Problem requirements » Out of the records below, copy all lines in which the word "ruler" occurs.

Saved data entries »

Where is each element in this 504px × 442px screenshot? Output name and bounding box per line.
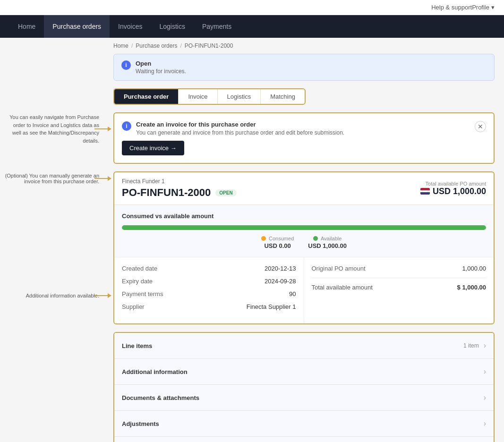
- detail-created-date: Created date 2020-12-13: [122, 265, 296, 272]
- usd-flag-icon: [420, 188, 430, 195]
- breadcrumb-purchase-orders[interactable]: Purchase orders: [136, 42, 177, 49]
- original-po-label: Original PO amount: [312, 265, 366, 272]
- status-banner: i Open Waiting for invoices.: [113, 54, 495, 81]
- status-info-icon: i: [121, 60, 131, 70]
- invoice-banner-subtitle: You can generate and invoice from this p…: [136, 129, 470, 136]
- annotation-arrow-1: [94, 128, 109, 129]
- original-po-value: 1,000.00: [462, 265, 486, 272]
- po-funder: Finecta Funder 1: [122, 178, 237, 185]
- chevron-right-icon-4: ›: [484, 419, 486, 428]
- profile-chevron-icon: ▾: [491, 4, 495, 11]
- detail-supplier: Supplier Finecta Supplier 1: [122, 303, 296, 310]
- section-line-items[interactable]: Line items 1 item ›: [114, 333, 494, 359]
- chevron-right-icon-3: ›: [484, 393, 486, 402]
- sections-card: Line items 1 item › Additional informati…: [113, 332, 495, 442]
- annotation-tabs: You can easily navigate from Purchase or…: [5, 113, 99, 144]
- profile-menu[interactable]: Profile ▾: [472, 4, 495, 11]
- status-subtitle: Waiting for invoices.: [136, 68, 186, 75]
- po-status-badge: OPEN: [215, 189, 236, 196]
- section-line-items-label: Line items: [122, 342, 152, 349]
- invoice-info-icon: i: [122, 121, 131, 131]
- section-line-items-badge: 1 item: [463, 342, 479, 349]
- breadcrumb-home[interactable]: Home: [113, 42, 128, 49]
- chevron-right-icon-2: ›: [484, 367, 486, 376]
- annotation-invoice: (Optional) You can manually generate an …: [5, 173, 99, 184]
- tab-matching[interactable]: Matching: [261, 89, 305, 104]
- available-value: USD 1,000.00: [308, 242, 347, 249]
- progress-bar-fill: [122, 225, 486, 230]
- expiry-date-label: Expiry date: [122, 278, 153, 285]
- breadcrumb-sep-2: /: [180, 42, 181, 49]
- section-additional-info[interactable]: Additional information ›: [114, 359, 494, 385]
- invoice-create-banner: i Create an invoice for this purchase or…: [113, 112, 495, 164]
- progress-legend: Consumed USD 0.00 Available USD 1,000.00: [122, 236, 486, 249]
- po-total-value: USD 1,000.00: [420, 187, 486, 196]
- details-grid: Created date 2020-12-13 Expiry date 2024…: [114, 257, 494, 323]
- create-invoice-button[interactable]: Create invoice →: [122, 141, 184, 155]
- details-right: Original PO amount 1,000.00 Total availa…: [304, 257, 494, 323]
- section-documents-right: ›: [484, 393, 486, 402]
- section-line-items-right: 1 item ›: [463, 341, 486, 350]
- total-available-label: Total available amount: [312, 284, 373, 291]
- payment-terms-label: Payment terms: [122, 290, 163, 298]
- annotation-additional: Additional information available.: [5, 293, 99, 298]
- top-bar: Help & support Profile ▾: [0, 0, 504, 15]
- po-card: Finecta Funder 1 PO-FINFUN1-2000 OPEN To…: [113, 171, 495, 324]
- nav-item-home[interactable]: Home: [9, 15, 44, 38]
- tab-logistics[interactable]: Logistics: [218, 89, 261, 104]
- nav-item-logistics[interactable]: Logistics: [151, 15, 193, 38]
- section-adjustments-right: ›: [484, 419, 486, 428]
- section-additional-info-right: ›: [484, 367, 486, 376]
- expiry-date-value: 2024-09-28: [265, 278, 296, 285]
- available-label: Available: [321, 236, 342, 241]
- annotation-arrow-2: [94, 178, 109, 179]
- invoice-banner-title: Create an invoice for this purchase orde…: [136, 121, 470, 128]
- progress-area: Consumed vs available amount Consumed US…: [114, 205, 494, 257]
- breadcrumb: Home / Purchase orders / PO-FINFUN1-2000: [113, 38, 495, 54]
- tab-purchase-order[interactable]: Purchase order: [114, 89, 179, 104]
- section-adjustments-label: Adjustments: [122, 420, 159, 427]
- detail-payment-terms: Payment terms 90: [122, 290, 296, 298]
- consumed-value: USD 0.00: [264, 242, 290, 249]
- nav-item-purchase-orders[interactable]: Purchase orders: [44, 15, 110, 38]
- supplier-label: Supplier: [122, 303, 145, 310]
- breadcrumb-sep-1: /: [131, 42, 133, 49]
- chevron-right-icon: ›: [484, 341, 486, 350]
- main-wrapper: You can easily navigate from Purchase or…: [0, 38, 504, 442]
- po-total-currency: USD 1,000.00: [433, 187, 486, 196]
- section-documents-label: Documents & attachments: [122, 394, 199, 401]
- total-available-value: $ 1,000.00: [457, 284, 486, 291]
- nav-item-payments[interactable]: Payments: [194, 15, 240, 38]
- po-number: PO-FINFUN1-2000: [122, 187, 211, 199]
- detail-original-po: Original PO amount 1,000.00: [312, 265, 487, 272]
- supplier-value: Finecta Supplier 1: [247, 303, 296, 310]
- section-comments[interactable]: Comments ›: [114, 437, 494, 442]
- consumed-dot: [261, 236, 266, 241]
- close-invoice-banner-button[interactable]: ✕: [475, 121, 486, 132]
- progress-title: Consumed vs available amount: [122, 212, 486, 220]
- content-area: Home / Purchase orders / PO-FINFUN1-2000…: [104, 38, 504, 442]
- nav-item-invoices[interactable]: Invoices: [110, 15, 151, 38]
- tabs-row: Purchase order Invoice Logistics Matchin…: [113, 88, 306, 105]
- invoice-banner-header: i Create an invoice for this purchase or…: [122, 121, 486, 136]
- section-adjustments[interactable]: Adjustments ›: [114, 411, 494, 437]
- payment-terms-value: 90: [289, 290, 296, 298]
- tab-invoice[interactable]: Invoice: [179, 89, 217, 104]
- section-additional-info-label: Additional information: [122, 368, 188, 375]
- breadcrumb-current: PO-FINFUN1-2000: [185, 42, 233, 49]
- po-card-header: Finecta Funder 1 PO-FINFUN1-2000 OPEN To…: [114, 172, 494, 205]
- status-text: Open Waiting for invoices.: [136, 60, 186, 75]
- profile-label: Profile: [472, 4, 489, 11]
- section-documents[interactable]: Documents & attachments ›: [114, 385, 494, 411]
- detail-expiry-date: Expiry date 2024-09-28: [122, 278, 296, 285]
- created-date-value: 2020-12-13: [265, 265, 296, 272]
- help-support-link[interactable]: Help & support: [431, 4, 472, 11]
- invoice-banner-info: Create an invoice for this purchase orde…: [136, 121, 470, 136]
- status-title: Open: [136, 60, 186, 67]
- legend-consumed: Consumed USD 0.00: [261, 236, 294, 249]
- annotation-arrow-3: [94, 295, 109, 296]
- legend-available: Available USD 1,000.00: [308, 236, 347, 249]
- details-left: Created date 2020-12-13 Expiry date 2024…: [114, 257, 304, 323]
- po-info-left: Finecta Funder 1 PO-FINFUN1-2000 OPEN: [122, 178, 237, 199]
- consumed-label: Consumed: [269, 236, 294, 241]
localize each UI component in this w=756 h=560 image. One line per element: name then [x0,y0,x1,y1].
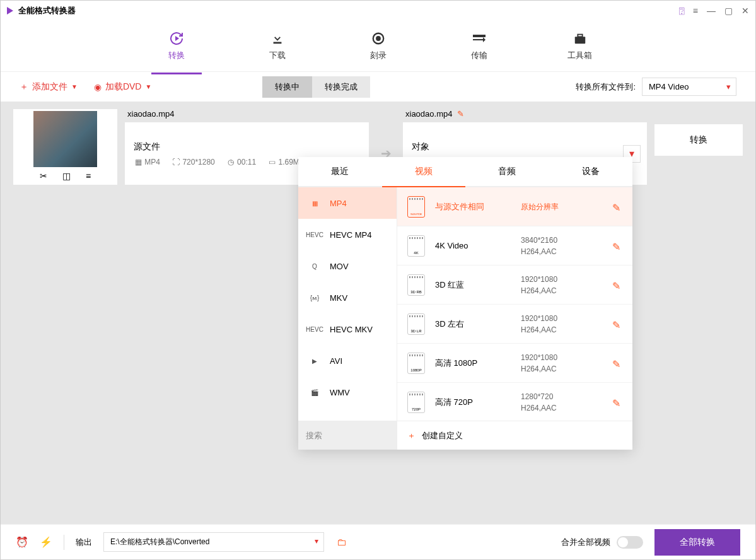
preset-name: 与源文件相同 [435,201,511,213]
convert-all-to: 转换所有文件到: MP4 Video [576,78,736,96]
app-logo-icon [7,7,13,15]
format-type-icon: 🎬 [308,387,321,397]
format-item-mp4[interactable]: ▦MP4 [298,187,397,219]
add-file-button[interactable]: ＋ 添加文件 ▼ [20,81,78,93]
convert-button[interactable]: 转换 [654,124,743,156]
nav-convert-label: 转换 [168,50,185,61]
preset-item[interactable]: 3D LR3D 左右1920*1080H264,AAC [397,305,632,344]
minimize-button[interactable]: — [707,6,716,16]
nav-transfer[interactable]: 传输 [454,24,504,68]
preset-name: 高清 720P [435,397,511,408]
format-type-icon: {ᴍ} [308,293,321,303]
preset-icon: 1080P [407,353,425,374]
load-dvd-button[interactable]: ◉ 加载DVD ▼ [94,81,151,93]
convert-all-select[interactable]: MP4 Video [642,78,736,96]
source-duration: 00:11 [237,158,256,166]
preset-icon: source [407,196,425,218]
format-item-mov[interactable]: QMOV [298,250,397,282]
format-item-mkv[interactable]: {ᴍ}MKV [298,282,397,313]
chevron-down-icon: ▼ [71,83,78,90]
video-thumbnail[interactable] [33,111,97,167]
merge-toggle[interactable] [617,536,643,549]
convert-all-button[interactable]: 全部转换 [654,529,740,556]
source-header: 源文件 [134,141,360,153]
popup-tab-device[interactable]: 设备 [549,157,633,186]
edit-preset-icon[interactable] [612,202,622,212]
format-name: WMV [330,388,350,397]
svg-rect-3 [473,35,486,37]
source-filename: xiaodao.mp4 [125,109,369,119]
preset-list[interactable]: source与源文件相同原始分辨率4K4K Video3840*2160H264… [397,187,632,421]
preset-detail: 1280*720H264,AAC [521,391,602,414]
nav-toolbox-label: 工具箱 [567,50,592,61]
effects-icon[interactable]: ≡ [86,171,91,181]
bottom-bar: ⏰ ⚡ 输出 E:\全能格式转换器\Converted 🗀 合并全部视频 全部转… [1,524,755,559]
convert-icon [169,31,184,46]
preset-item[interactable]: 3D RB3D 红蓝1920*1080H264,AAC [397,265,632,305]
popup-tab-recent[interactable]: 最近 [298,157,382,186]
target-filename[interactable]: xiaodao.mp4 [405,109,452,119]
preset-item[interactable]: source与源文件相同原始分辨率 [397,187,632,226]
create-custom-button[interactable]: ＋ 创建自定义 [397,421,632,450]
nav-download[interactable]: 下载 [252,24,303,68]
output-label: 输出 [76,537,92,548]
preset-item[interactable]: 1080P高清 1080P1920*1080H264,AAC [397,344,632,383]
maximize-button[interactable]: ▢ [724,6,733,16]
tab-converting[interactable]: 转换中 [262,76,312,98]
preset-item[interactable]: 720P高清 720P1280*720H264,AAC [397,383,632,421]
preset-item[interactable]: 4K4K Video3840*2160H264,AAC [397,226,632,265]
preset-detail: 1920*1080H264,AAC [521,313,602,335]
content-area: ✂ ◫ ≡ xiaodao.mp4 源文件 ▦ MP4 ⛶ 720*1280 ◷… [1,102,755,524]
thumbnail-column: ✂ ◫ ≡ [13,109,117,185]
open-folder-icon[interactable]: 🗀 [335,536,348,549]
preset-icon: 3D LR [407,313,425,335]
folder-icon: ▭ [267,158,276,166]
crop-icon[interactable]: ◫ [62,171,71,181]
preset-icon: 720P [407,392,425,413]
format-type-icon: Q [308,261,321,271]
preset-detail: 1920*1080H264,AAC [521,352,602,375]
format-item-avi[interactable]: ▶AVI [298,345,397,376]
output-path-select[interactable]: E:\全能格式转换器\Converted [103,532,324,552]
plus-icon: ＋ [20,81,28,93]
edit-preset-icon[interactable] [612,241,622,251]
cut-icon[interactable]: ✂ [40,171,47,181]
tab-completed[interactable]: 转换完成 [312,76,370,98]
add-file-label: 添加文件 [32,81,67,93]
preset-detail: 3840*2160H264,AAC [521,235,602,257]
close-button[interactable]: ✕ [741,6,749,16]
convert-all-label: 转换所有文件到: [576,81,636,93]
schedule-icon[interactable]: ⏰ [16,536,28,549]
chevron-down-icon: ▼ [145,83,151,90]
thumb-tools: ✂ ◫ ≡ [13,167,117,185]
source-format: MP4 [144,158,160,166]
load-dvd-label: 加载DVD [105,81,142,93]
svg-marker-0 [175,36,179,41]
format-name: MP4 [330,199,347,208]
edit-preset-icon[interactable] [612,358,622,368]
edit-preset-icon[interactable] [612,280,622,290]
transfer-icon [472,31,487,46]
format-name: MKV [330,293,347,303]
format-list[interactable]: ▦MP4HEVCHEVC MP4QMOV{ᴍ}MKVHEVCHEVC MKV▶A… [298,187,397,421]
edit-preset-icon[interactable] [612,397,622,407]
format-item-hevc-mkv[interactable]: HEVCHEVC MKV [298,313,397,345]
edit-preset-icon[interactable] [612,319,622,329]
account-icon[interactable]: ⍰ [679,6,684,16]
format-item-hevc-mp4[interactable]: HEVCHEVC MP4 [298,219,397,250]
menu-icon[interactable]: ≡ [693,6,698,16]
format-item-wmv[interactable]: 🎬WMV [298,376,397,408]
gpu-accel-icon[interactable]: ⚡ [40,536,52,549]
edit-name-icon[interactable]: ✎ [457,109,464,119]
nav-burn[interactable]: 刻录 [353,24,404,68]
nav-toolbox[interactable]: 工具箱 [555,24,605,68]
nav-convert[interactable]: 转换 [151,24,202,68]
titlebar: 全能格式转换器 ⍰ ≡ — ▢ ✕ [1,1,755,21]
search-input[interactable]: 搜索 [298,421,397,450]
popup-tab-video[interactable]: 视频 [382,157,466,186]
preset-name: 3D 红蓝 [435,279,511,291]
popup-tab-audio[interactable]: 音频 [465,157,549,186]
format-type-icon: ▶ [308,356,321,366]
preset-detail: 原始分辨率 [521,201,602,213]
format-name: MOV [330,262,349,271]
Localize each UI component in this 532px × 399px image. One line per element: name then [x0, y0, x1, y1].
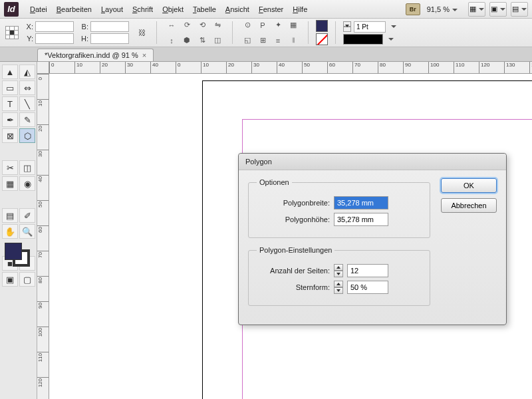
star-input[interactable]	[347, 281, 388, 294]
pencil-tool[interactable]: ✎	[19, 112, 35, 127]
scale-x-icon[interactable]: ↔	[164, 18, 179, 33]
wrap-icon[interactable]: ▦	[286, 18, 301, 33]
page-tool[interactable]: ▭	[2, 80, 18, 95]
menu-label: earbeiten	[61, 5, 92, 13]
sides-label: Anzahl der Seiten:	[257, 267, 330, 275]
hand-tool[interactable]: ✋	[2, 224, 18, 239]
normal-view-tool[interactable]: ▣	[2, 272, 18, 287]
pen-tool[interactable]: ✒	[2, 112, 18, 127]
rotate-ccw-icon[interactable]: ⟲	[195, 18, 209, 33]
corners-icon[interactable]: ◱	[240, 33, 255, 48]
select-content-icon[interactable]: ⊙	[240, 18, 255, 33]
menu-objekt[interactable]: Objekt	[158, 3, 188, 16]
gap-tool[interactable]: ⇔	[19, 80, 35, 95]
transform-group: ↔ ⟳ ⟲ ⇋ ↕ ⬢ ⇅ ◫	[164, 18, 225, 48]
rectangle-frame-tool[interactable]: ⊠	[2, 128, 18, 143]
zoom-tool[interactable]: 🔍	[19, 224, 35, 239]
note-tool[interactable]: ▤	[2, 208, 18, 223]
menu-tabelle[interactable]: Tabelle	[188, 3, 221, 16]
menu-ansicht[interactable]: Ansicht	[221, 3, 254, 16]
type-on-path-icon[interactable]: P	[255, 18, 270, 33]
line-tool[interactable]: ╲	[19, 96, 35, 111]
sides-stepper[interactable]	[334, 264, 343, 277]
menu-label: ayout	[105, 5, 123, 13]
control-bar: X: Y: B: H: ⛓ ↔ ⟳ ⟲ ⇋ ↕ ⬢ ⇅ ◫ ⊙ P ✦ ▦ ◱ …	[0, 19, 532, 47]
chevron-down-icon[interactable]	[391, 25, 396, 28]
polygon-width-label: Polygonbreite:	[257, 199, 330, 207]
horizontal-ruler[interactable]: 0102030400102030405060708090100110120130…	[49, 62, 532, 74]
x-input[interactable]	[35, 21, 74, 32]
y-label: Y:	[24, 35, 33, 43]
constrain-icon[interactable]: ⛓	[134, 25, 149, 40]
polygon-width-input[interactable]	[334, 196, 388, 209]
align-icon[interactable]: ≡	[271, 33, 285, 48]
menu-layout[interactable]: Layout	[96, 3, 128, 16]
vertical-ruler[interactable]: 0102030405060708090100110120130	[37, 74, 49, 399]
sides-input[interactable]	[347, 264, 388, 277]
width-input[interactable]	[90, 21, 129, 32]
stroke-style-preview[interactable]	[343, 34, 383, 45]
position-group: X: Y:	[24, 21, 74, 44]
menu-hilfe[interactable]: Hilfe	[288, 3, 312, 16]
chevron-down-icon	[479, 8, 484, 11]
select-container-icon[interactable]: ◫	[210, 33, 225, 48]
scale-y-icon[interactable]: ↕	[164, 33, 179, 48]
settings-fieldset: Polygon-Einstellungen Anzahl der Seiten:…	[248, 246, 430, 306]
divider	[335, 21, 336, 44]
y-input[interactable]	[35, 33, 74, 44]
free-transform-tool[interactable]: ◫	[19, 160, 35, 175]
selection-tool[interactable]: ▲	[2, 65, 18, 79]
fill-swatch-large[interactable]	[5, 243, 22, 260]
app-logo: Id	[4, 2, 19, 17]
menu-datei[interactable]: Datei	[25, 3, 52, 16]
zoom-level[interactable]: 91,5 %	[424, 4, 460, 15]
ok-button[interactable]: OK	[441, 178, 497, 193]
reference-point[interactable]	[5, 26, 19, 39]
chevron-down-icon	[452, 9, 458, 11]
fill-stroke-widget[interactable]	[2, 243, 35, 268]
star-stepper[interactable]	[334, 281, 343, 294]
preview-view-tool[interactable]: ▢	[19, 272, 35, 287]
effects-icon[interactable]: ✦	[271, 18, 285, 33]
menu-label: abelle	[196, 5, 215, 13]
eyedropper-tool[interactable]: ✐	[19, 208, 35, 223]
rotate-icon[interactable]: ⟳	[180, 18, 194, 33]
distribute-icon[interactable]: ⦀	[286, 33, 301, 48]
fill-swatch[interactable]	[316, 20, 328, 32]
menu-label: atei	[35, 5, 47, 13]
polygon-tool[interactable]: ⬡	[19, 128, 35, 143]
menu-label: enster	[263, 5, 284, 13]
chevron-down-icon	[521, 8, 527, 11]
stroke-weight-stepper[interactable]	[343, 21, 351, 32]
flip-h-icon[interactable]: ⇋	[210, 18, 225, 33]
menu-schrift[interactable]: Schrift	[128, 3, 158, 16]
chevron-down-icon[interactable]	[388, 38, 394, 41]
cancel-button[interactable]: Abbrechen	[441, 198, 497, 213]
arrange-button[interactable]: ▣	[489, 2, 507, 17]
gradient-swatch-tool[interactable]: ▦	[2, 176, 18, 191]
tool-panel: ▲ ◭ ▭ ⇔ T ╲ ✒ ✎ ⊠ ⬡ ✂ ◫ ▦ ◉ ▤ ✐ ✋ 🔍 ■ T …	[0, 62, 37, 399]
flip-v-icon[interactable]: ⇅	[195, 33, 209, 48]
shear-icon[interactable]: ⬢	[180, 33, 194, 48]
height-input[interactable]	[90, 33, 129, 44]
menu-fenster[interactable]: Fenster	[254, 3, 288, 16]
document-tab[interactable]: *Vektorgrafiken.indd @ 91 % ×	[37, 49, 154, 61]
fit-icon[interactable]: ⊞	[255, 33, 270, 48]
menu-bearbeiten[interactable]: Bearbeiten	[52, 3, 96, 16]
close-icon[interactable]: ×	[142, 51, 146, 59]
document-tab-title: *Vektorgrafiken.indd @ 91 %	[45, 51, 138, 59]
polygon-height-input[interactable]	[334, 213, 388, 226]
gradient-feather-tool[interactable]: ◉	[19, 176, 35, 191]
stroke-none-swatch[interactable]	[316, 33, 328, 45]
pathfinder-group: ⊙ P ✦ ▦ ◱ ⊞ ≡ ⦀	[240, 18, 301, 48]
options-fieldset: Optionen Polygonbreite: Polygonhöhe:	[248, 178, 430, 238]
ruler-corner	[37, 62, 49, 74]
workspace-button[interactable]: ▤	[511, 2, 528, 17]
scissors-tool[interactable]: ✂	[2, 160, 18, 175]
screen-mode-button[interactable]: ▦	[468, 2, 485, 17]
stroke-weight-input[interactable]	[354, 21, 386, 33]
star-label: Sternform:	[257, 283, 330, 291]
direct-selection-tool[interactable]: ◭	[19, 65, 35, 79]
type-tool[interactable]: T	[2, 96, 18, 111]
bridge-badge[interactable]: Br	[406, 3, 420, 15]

Problem solution »
horizontal-ruler[interactable]: 0102030400102030405060708090100110120130…	[49, 62, 532, 74]
vertical-ruler[interactable]: 0102030405060708090100110120130	[37, 74, 49, 399]
ruler-corner	[37, 62, 49, 74]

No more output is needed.